In the meantime, Dr. Sears has some excellent advice that can help with your 2 year old :)
http://askdrsears.com/topics/discipline-behavior
http://askdrsears.com/topics/discipline-behavior/botherso...
My oldest daughter (now 8) was exactly 3 when my younger daughter (now 5) was born. She was great to have around. She helped with small tasks ("Can you get Mommy a diaper for the baby?" or "Can you go get Mommy a burp rag while I feed the baby?"), and loved to help with bath time, feeding time, etc. She was also great at keeping the baby entertained for 30 seconds while I ran to the bathroom.
I tend to be high stress too, especially after my 2nd was born (until I was diagnosed with bipolar and depression, which I am now fully medicated for), so it was not without its difficulties. I sometimes felt like I was going crazy and I know that my then 3-year-old took the brunt of it sometimes, sacrificing the attention she needed and deserved because mommy couldn't hold it together. I still feel guilty about those months, and I probably always will.
At the end of the day, this is a deeply personal decision. For me, things got easier, but I still wish that I could have been a better Mommy in the months after my second child was born.
Now that I'm fully treated for my mood disorder and depression, my third child is on the way, and I am confident that I will handle this one much better.

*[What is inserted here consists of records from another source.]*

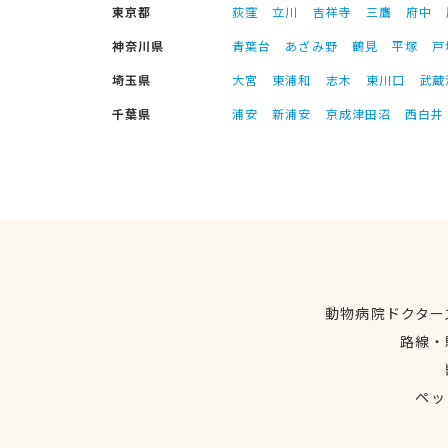
東京都
荻窪
立川
吉祥寺
三鷹
府中
神奈川県
青葉台
あざみ野
鶴見
平塚
戸
埼玉県
大宮
東浦和
志木
東川口
武蔵
千葉県
浦安
新浦安
京成津田沼
西白井
動物病院ドクター
路線・
ペッ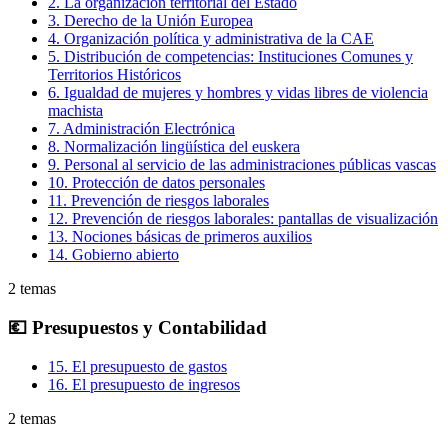
2
.
La organización territorial del Estado
3
.
Derecho de la Unión Europea
4
.
Organización política y administrativa de la CAE
5
.
Distribución de competencias: Instituciones Comunes y
Territorios Históricos
6
.
Igualdad de mujeres y hombres y vidas libres de violencia
machista
7
.
Administración Electrónica
8
.
Normalización lingüística del euskera
9
.
Personal al servicio de las administraciones públicas vascas
10
.
Protección de datos personales
11
.
Prevención de riesgos laborales
12
.
Prevención de riesgos laborales: pantallas de visualización
13
.
Nociones básicas de primeros auxilios
14
.
Gobierno abierto
2
temas
💶
Presupuestos y Contabilidad
15
.
El presupuesto de gastos
16
.
El presupuesto de ingresos
2
temas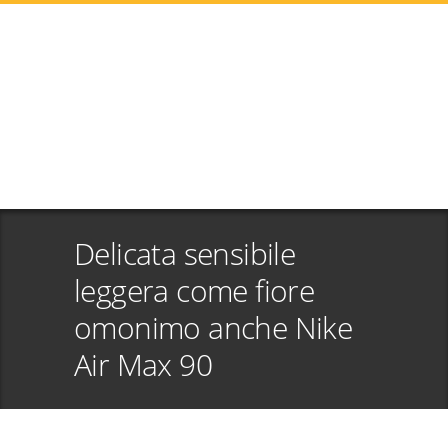
Delicata sensibile
leggera come fiore
omonimo anche Nike
Air Max 90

Whatever you decide, best wishes to you!
It's different for every family. Life definitely changes with the second child ( I didn't realize how easy life was with only one child) it also depends on you, can you handle it? your financial situation, lifestyle, your husband and your family schedule / involvement. Even personalities of your children. If it's all on you witout any help, it's extremelly tough....but of course you will always find a way. In my situation, Sahm, no family close by, husbands international travel. I'm so use to my gynocologist and dentist appts to bring my kids along. The post office trips are challenging, especially when they both fall asleep then there must be another attempt:) on the positive note, lots of luck and success. A baby is a blessing, god gives you what you need not what you want.